To me, the best part of the National Football League is the overreactions.  One week ago, the Cowboys were on top of the world.  They finally dispelled the demons from Big Apple who gave them their only two regular season losses a year ago.  That momentum and confidence they gained with a Week 1 win dissipated this week with every cutting C.J. Anderson run, with every Trevor Siemian touchdown pass.  The Broncos dismantled the Cowboys in all aspects of the game as Anderson ran for 118 yards and a touchdown and improving Siemian threw for four touchdowns while the “No-Fly Zone” held a team that moved the ball at will last year to only 17 points and only 278 yards.  Now the Cowboys are back to ground zero.  Dak Prescott was “exposed” (of course he wasn’t actually. It’s hard to play when your receivers can’t get open, and you have no running game), and Ezekiel Elliot was shut down for the first time in his career.  The Cowboys must prove themselves once again next week to get back on track.  The Patriots, who had their first fourth quarter collapse at home in the Brady-Belichick, went into the Superdome and put up 36 points while giving up 13 points through the first 55 minutes.  Brady, who everyone tagged once again as washed up and too old, threw for three touchdowns in the first quarter for the first time in his career, and he proved to everyone that he’s not planning on slowing down anytime soon.

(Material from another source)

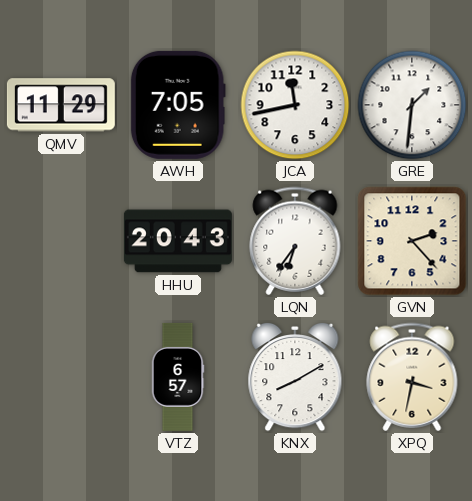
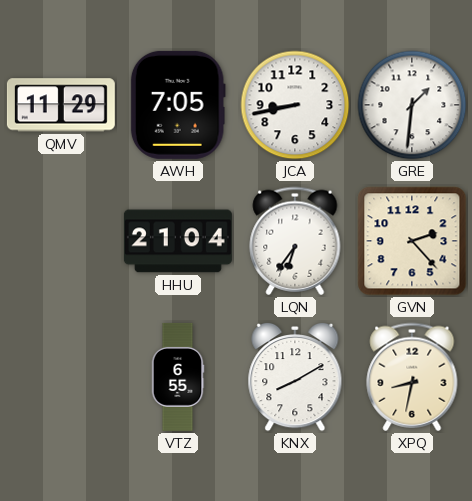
JCA: 11:43 -> 8:43
HHU: 20:43 -> 21:04
VTZ: 6:57 -> 6:55
XPQ: 3:32 -> 8:32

Every year, through the first month of the season, the sky is falling for near half the NFL franchises.  But by the time playoffs role around, half of those teams have come from the depths of despair and roared back into playoff contention.  The Green Bay Packers, the Seattle Seahawks, and the New England Patriots are all teams that take losses early in the year for wins in December and January.  That is the what the league is now.  With less time during OTAs and training camp, team’s need to be improving throughout the season.  Each team is only a shadow of itself Week 1, needing until at least half way through the season to really reach peak performance.  In this way, the NFL is becoming more like College Football.  Teams are improving week to week and late runs define the destiny of top competitors, which brings me back to the point.  The NFL is a league that is always changing: Year-to-year, week-to-week, day-to-day, minute-to-minute.  We, the fans, overreact.  We analyze and debate, and we think we have everything figured out.  But we never really do, and that is why every Sunday for four months we are glued to the screens, watching everything we thought we knew slip away in a second.  We overreact, and that is why football season is so much fun.